Posiblemente muchos de nosotros nos sintamos abatidos el día de hoy, sin fuerzas, sin esperanzas, sin saber qué hacer, y sentimos que nuestra alma está en una cárcel de la cual creemos que no podemos salir. Todo esto padecieron aquellos siervos de Dios en la Biblia, mas se mantuvieron creyendo siempre en Dios, con la frente siempre en alto porque tenían su esperanza en el dador de la vida.

El salmista David escribió:

9 Diré a Dios: Roca mía, ¿por qué te has olvidado de mí?
¿Por qué andaré yo enlutado por la opresión del enemigo?

10 Como quien hiere mis huesos, mis enemigos me afrentan,
Diciéndome cada día: ¿Dónde está tu Dios?

11 ¿Por qué te abates, oh alma mía,
Y por qué te turbas dentro de mí?
Espera en Dios; porque aún he de alabarle,
Salvación mía y Dios mío.

Salmo 42: 9-11

Recordemos que David fue un hombre de Dios, fiel en todo el servicio que le correspondía, sin embargo, nada de esto lo libraría de tener que padecer aflicciones. De la misma manera, no creamos que porque somos hijos de Dios no vamos a sufrir, recordemos que estamos en la tierra y no estamos exentos de nada en absoluto, lo único que nos hace diferentes a las personas sin Dios es que nosotros tenemos una confianza que nunca nos avergüenza y esa esperanza se llama Cristo.

Cierto predicador dijo: “Cuando eres un hombre maduro en Dios estarás roto en mil pedazos”. Esto es cien por ciento cierto, puesto que cada dolor, cada prueba nos va marcando, pero esas marcas nos dan madurez y esa madurez nos da esperanza para confiar más en Dios.

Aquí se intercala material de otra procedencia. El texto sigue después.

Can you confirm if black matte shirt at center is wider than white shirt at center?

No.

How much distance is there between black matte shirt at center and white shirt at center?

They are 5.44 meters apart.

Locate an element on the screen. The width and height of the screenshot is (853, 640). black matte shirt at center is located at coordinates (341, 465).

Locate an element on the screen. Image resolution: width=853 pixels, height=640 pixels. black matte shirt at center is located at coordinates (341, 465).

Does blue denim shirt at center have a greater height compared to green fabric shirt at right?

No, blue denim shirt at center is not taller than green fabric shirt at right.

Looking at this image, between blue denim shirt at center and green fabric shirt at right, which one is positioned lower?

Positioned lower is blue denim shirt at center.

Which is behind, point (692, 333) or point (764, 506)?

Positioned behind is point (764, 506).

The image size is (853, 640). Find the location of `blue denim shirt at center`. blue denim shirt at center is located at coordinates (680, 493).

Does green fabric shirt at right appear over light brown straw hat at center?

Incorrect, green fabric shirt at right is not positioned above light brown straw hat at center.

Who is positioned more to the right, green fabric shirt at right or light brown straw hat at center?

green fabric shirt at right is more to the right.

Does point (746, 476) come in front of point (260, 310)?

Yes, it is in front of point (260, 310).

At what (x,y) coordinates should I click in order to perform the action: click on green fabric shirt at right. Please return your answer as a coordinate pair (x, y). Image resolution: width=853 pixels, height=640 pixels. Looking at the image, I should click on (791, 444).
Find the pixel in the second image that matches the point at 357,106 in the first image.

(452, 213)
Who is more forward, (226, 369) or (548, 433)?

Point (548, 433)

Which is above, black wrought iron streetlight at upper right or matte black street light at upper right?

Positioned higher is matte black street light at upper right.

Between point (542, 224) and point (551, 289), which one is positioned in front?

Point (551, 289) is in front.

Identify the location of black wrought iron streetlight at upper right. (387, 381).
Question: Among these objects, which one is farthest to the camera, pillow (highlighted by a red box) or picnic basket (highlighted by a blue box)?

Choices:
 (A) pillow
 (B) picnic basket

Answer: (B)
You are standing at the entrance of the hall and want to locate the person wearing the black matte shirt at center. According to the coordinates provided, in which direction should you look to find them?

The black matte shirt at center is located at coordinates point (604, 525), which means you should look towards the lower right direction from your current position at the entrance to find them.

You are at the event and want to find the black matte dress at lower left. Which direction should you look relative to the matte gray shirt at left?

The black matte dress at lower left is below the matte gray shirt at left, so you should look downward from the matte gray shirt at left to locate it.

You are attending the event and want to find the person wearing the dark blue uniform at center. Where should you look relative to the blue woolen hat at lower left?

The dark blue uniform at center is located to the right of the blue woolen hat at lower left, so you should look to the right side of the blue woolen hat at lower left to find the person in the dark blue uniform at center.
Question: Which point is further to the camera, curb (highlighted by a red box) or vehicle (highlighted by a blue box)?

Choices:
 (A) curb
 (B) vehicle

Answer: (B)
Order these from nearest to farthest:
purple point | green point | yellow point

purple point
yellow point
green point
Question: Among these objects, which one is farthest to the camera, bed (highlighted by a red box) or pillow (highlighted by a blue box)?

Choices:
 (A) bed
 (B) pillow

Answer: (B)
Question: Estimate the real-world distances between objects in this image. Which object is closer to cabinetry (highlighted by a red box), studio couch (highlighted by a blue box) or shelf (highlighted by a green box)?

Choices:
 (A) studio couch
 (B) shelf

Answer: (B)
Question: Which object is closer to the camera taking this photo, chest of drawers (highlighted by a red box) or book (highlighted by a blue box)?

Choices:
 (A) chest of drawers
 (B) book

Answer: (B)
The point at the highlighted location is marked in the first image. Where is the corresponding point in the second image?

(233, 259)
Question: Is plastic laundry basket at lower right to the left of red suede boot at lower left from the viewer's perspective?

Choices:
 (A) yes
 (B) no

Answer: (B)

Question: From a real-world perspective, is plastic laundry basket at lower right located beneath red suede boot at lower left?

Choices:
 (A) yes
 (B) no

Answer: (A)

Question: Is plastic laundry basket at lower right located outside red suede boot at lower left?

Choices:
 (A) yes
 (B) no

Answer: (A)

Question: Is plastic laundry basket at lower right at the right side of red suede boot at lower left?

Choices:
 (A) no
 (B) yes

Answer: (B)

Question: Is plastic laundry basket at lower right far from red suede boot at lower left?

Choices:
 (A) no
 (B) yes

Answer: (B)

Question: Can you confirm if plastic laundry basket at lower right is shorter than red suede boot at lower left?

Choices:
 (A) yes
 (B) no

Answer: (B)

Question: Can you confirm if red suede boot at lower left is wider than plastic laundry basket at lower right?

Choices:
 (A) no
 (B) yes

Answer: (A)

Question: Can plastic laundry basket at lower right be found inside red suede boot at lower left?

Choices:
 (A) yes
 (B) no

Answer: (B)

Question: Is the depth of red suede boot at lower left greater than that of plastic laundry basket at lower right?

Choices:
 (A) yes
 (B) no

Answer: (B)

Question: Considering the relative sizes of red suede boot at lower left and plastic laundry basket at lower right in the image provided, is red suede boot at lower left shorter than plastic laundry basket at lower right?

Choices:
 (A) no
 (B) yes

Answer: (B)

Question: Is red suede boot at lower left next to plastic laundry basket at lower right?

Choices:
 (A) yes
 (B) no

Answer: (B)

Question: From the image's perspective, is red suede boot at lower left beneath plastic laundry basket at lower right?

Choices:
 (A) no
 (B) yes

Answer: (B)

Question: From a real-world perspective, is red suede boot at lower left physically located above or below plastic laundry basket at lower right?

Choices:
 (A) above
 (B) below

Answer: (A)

David dice: “¿Por qué te abates, oh alma mía, Y por qué te turbas dentro de mí? Espera en Dios; porque aún he de alabarle, Salvación mía y Dios mío”. En ese profundo dolor que sentía David solo le restaba hacer esta ferviente oración, diciéndole a su alma que aún tenía que seguir alabando a su Dios y esta oración fue un gran rayo de esperanza en aquella tempestad.

¿Te sientes afligido a tal magnitud? Ve ante Dios, ora con fe, ordena a tu alma que aún tiene que seguir alabando a Dios.